Daily ESG Briefing: Hong Kong regulator takes on fund managers’ greenwash

The latest developments in sustainable finance

Hong Kong’s Securities and Futures Commission (SFC) has launched a consultation on proposed updates to its Fund Manager Code of Conduct; if implemented managers will be required to take climate-related risks into consideration in their investment and risk management processes, and make appropriate disclosures to meet investors’ growing demands for climate risk information and combat greenwashing. The deadline for comments is January 15 2021.

As You Sow will be conducting a webinar on November 18 on corporate activity on racial justice and workplace equity. The shareholder advocacy organisation will also highlight an online scorecard tool.

The Swiss National Bank has invested $5.9bn in companies that produce fossil fuels, according to the Swiss Climate Alliance. Members of the network, composed of civil society organisations, have criticised the bank’s approach and argue it is violating its own investment guidelines.

Corporate boards continue to be “plagued by seemingly intractable problems”. That’s one of the findings of PwC’s latest Annual Corporate Directors Survey. “Directors continue to report dissatisfaction with the performance of some of their peers,” it says.

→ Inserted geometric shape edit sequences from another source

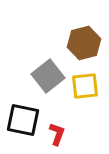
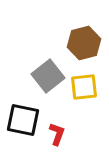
yellow square: moved 1 px left, 1 px down
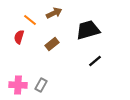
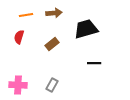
brown arrow: rotated 21 degrees clockwise
orange line: moved 4 px left, 5 px up; rotated 48 degrees counterclockwise
black trapezoid: moved 2 px left, 1 px up
black line: moved 1 px left, 2 px down; rotated 40 degrees clockwise
gray rectangle: moved 11 px right
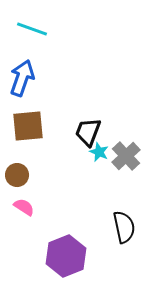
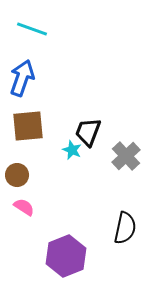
cyan star: moved 27 px left, 2 px up
black semicircle: moved 1 px right, 1 px down; rotated 24 degrees clockwise
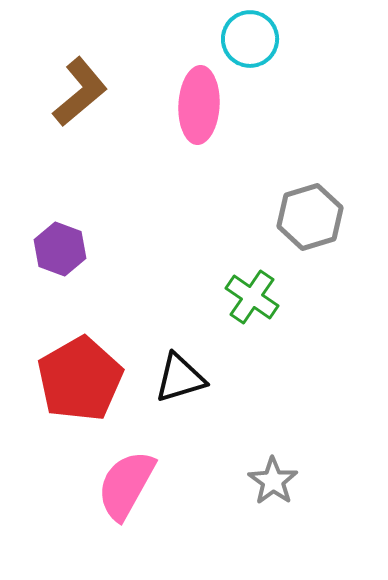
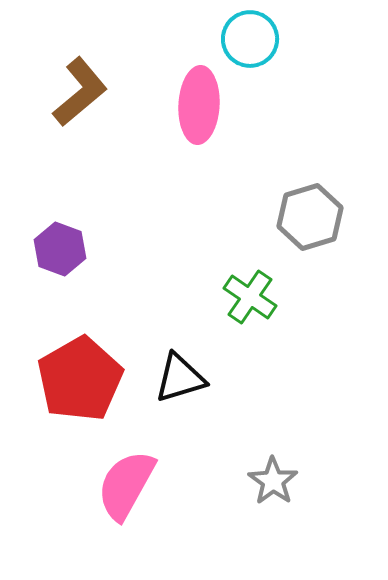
green cross: moved 2 px left
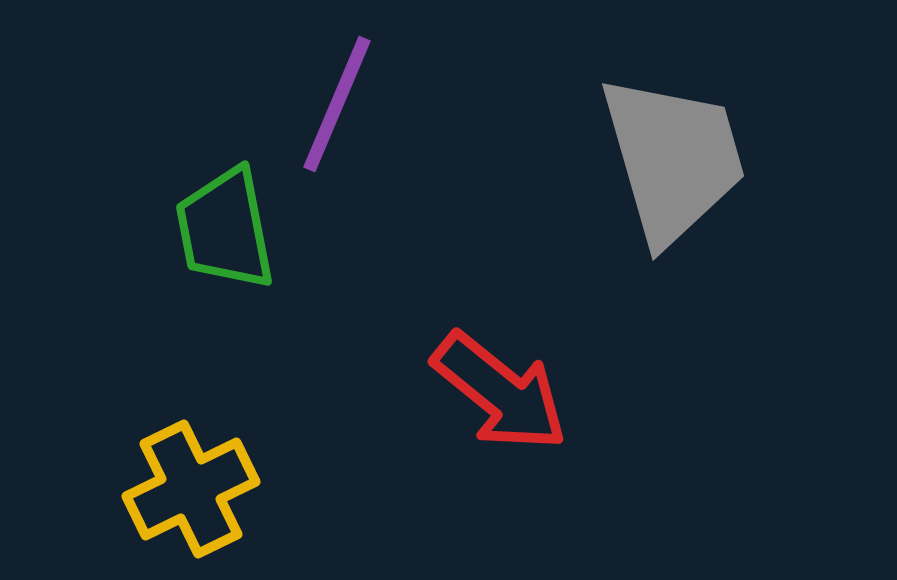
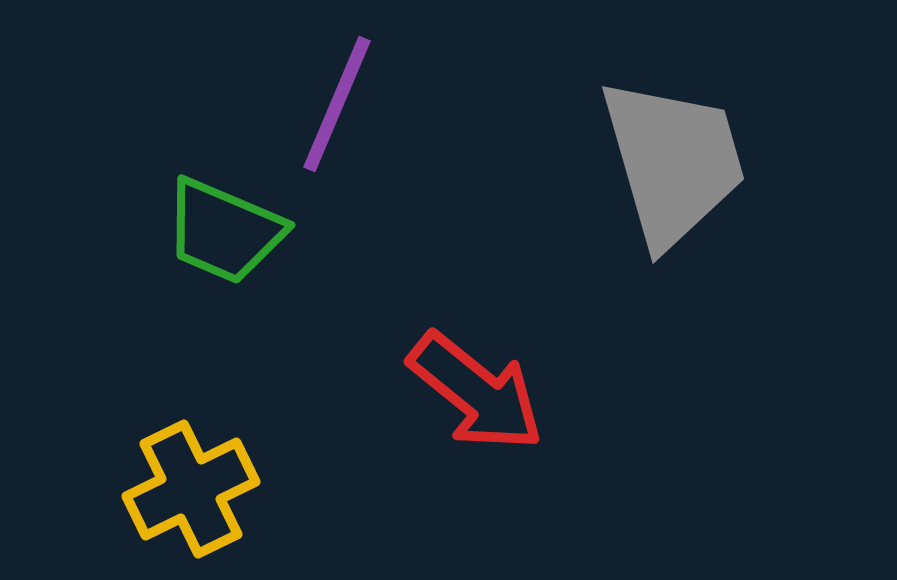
gray trapezoid: moved 3 px down
green trapezoid: moved 1 px left, 2 px down; rotated 56 degrees counterclockwise
red arrow: moved 24 px left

Defined contribution plan asset managers suggest the US Department of Labor 's proposed ESG regulation represents a significant barrier to adoption by DC plans, according to Cerulli Associates’ latest analysis (released ahead of the DOL publishing the final rule last week).

Active engagement and stewardship have leapt in importance as a way for asset managers to drive sustainable change; whilst greenwashing has emerged as a new challenge, Schroders’ Institutional Investor Study 2020 has found. The asset manager’s study engaged with 650 institutional investors encompassing $25.9trn in assets.

Deutsche Bank and Primetals Technologies have reached agreement on the world’s first hedging concept that links currency options to sustainability goals; this development will enable the engineering and plant construction company to hedge its currency risk with FX options with the bank over a period of four years.

The Caisse des Dépôts Group has announced it is redoubling its climate commitments in the oil, gas, and thermal coal sectors which are key to the transition. Additionally, the French public sector financial institution expects companies in the industries to put in place robust strategies to manage environmental risks, including transition risk, and to define policies to guide the development of activities linked to non-conventional energy sources.

The 50 top investment banks provided more than $2.6trn of financing to sectors which governments and scientists agree are the primary drivers of biodiversity destruction in 2019, according to a report by Portfolio Earth, a new initiative led by finance, economics, and environmental experts. Their report is called Bankrolling Extinction.